[Esip-discovery] Relating services to datasets served, and datasets to available services

Thu Sep 1 12:51:50 EDT 2011

Hi Guys,

On Sep 1, 2011, at 6:54 AM, Lynnes, Christopher S. (GSFC-6102) wrote:

> Brian,
>  I'm not completely opposed to the two-attribute solution, but unfortunately, adding ESIP specific attributes to the link element would make me want to go further.  Specifically, I would want to go back to using standard values for the rel attribute, like "enclosure" instead of "http://..../data#" (Note 1).

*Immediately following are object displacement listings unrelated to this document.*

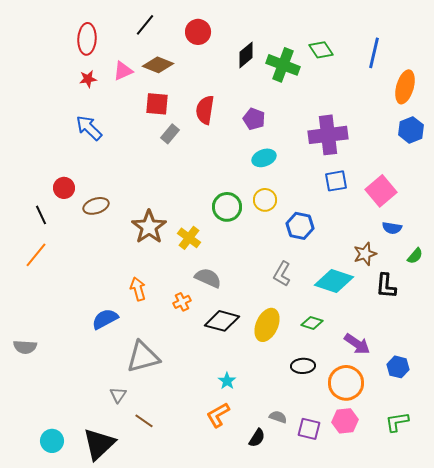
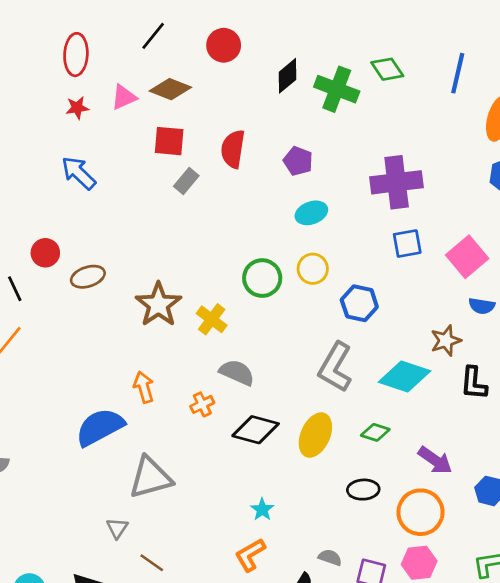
gray L-shape: (282, 274) -> (335, 367), size x1.5
blue semicircle: (105, 319) -> (100, 427), size x1.4

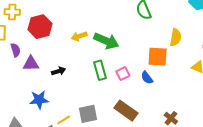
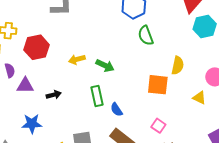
green arrow: (106, 41) -> (105, 66), size x0.7
pink square: (123, 74) -> (158, 126), moved, turned -32
blue semicircle: (147, 78) -> (116, 110), moved

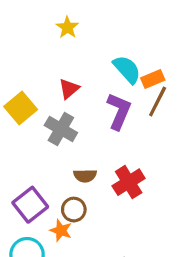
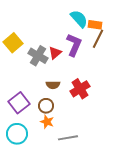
orange rectangle: (153, 79) -> (95, 25), turned 32
red triangle: (69, 89) -> (55, 53), moved
orange star: (61, 230) -> (47, 122), moved

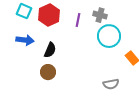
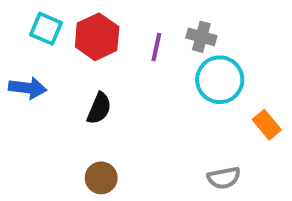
blue arrow: (25, 40) -> (28, 88), moved
brown circle: (48, 72) -> (101, 178), moved

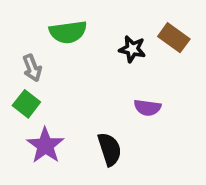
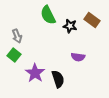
green semicircle: (68, 32) -> (48, 15), moved, turned 72
purple star: (45, 145) -> (35, 73), moved

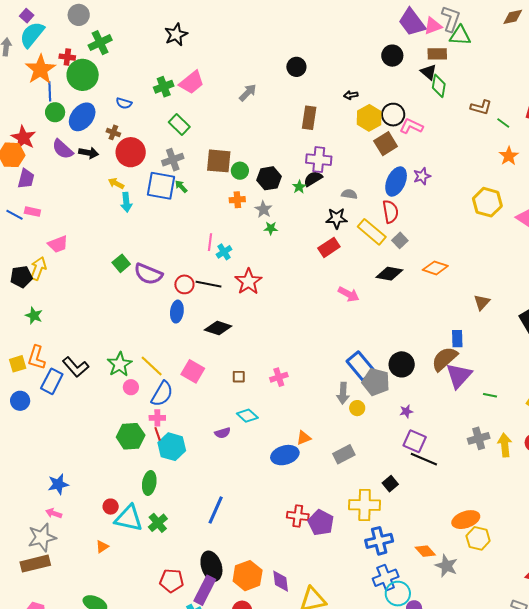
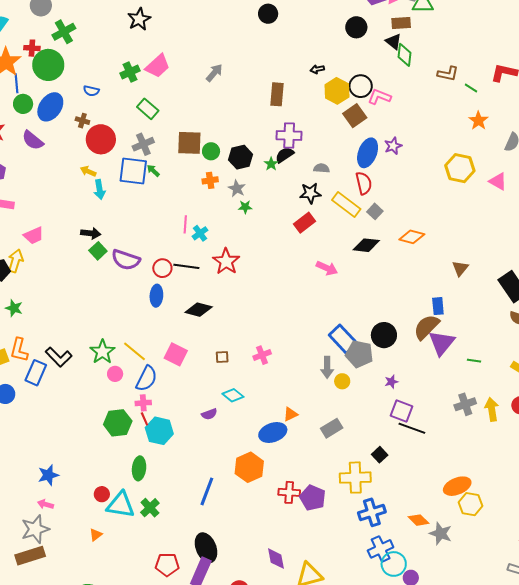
black circle: (296, 67) -> (268, 14), moved
black arrow: (89, 153) -> (91, 233), moved
orange hexagon: (248, 576) -> (249, 467), moved

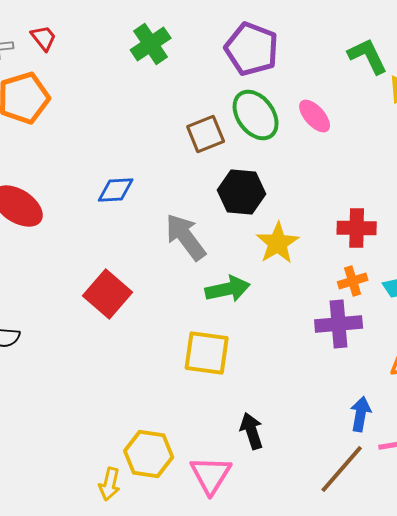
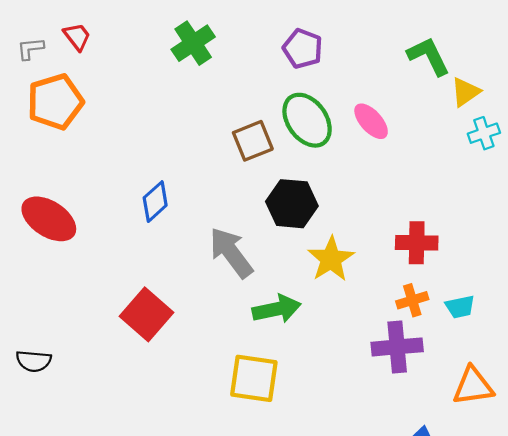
purple pentagon: (252, 49) -> (303, 49), size x0.7
blue diamond: (116, 190) -> (155, 202), turned -39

To disambiguate different kinds of enclosures, I would advocate an additional attribute, e.g., esip:enclosure_type="http://..../data#". Likewise, metadata would be rel=describedby, with a disambiguiator of esip:describedby_type="http://..../metadata#" and browse would be rel=icon, disambiguated by, well, you get the picture
>  This would remove the single biggest discrepancy between the ESIP use of OpenSearch and the OGC use of OpenSearch. We might be technically compliant then.
>  If we went that way, then I would back the two-attribute solution.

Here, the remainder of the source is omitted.